_Problem requirements_
Could you retype all of the entries exactly, without their pictures?
::: Material provided :::
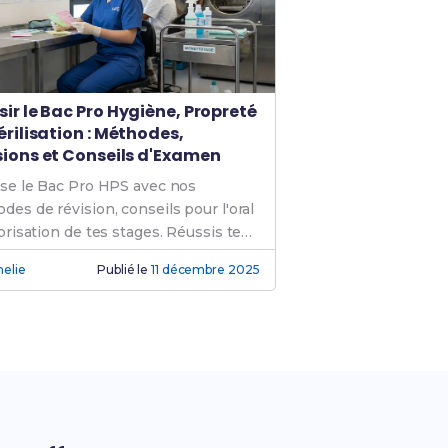
ir le Bac Pro Hygiène, Propreté
érilisation : Méthodes,
sions et Conseils d'Examen
ise le Bac Pro HPS avec nos
des de révision, conseils pour l'oral
lorisation de tes stages. Réussis tes
ves ! 📚
elie
Publié le
11 décembre 2025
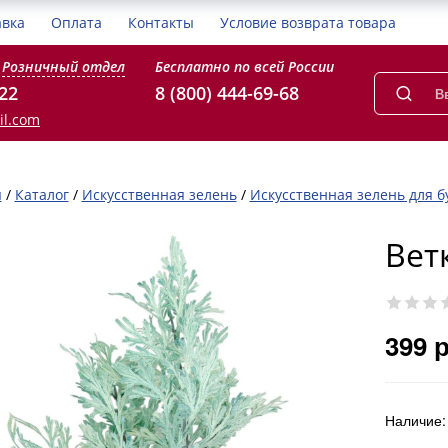
авка
Оплата
Контакты
Условие возврата товара
Розничный отдел
Бесплатно по всей России
-22
8 (800) 444-69-68
il.com
я
/
Каталог
/
Искусственная зелень
/
Искусственная зелень для б
Вет
399 
Наличие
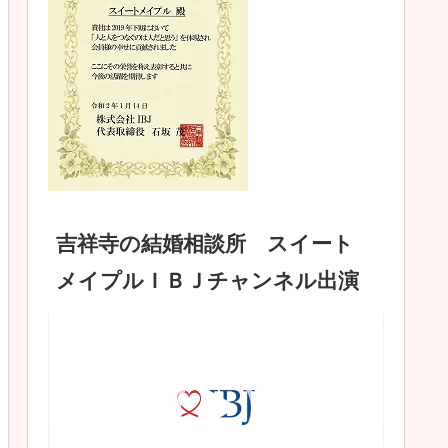
吉祥寺の結婚相談所 スイート
メイプルＩＢＪチャンネル出演
動
画
プ
レ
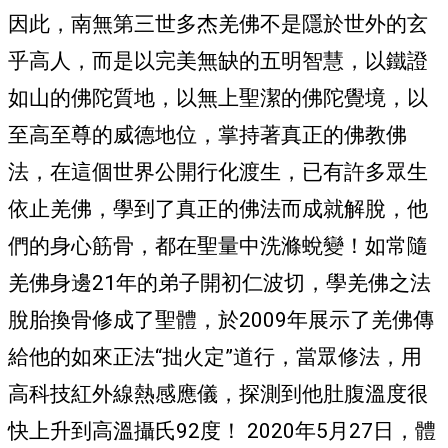
因此，南無第三世多杰羌佛不是隱於世外的玄
乎高人，而是以完美無缺的五明智慧，以鐵證
如山的佛陀質地，以無上聖潔的佛陀覺境，以
至高至尊的威德地位，掌持著真正的佛教佛
法，在這個世界公開行化渡生，已有許多眾生
依止羌佛，學到了真正的佛法而成就解脫，他
們的身心筋骨，都在聖量中洗滌蛻變！如常隨
羌佛身邊21年的弟子開初仁波切，學羌佛之法
脫胎換骨修成了聖體，於2009年展示了羌佛傳
給他的如來正法“拙火定”道行，當眾修法，用
高科技紅外線熱感應儀，探測到他肚腹溫度很
快上升到高溫攝氏92度！ 2020年5月27日，體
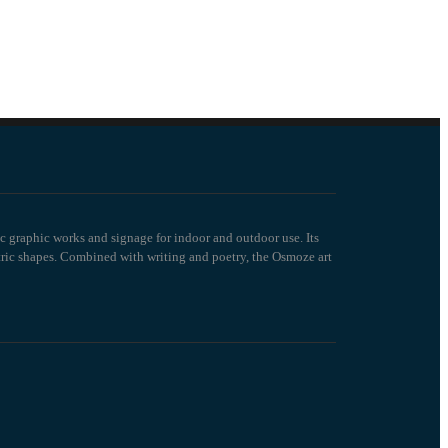
c graphic works and signage for indoor and outdoor use. Its
tric shapes. Combined with writing and poetry, the Osmoze art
:::
_Solution_
ir le Bac Pro Hygiène, Propreté
érilisation : Méthodes,
sions et Conseils d'Examen
ise le Bac Pro HPS avec nos
des de révision, conseils pour l'oral
lorisation de tes stages. Réussis tes
ves ! 📚
elie
Publié le
11 décembre 2025
авка
Оплата
Контакты
Условие возврата товара
Розничный отдел
Бесплатно по всей России
-22
8 (800) 444-69-68
il.com
я
/
Каталог
/
Искусственная зелень
/
Искусственная зелень для б
Вет
399 
Наличие
吉祥寺の結婚相談所 スイート
メイプルＩＢＪチャンネル出演
動
画
プ
レ
因此，南無第三世多杰羌佛不是隱於世外的玄
乎高人，而是以完美無缺的五明智慧，以鐵證
如山的佛陀質地，以無上聖潔的佛陀覺境，以
至高至尊的威德地位，掌持著真正的佛教佛
法，在這個世界公開行化渡生，已有許多眾生
依止羌佛，學到了真正的佛法而成就解脫，他
們的身心筋骨，都在聖量中洗滌蛻變！如常隨
羌佛身邊21年的弟子開初仁波切，學羌佛之法
脫胎換骨修成了聖體，於2009年展示了羌佛傳
給他的如來正法“拙火定”道行，當眾修法，用
高科技紅外線熱感應儀，探測到他肚腹溫度很
快上升到高溫攝氏92度！ 2020年5月27日，體
c graphic works and signage for indoor and outdoor use. Its
tric shapes. Combined with writing and poetry, the Osmoze art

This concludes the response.